Arrays in PHP are sophisticated and more flexible than in many other high-level languages. An array is an ordered set of variables, in which each variable is called an element. Technically, arrays can be either numbered or associative , which means that the elements of an array can be accessed by a numeric index or by a textual string, respectively.

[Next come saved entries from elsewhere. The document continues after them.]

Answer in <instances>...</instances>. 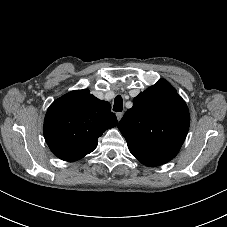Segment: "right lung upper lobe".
Wrapping results in <instances>:
<instances>
[{
  "instance_id": "right-lung-upper-lobe-1",
  "label": "right lung upper lobe",
  "mask_w": 227,
  "mask_h": 227,
  "mask_svg": "<svg viewBox=\"0 0 227 227\" xmlns=\"http://www.w3.org/2000/svg\"><path fill=\"white\" fill-rule=\"evenodd\" d=\"M116 125L110 103L84 89L69 92L50 105L43 131L50 150L72 162L91 153L104 131Z\"/></svg>"
}]
</instances>
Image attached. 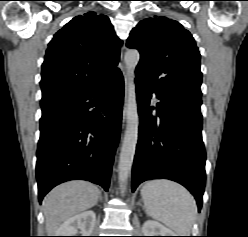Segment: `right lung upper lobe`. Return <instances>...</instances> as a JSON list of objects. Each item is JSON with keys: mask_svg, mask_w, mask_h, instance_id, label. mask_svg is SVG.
<instances>
[{"mask_svg": "<svg viewBox=\"0 0 248 237\" xmlns=\"http://www.w3.org/2000/svg\"><path fill=\"white\" fill-rule=\"evenodd\" d=\"M121 41L107 16L88 12L60 29L42 64V99L80 91L120 70Z\"/></svg>", "mask_w": 248, "mask_h": 237, "instance_id": "cb5924a9", "label": "right lung upper lobe"}]
</instances>
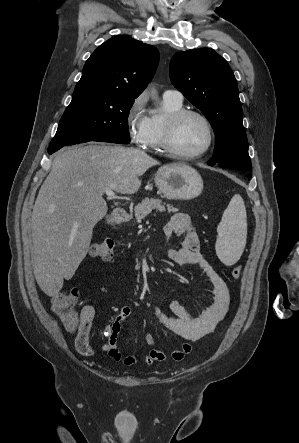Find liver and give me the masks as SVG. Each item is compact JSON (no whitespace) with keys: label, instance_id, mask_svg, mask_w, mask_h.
<instances>
[{"label":"liver","instance_id":"6515ba94","mask_svg":"<svg viewBox=\"0 0 299 443\" xmlns=\"http://www.w3.org/2000/svg\"><path fill=\"white\" fill-rule=\"evenodd\" d=\"M159 162L137 148L90 144L60 151L35 201L31 230L37 284L58 295L85 258L94 226L107 213L106 190L135 194Z\"/></svg>","mask_w":299,"mask_h":443}]
</instances>
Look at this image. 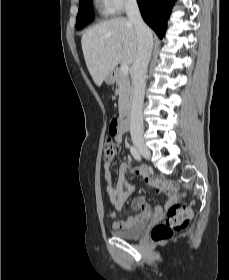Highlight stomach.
Listing matches in <instances>:
<instances>
[{
  "instance_id": "stomach-1",
  "label": "stomach",
  "mask_w": 229,
  "mask_h": 280,
  "mask_svg": "<svg viewBox=\"0 0 229 280\" xmlns=\"http://www.w3.org/2000/svg\"><path fill=\"white\" fill-rule=\"evenodd\" d=\"M104 81L107 85H112L116 81V76L113 74V72H111V73L106 75Z\"/></svg>"
}]
</instances>
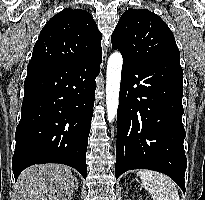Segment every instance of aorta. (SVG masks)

In PHP, an array can hold scalar values—integers, Booleans, strings, or floats—or compound values—objects and even other arrays, and can hold values of different types. In this section, we show how arrays are constructed and introduce several useful array functions from the PHP library.

Creating Arrays

PHP provides the array( ) language construct that creates arrays. The following examples show how arrays of integers and strings can be constructed and assigned to variables for later use:

$numbers = array(5, 4, 3, 2, 1);
$words = array("Web", "Database", "Applications");

// Print the third element from the array 
// of integers: 3
echo $numbers[2];

// Print the first element from the array 
// of strings: "Web"
echo $words[0];

By default, the index for the first element in an array is 0. The values contained in an array can be retrieved and modified using the bracket [ ] syntax. The following code fragment illustrates the bracket syntax with an array of strings:

$newArray[0] = "Potatoes";
$newArray[1] = "Carrots";
$newArray[2] = "Spinach";

// Oops, replace the third element
$newArray[2] = "Tomatoes";

Numerically indexed arrays ...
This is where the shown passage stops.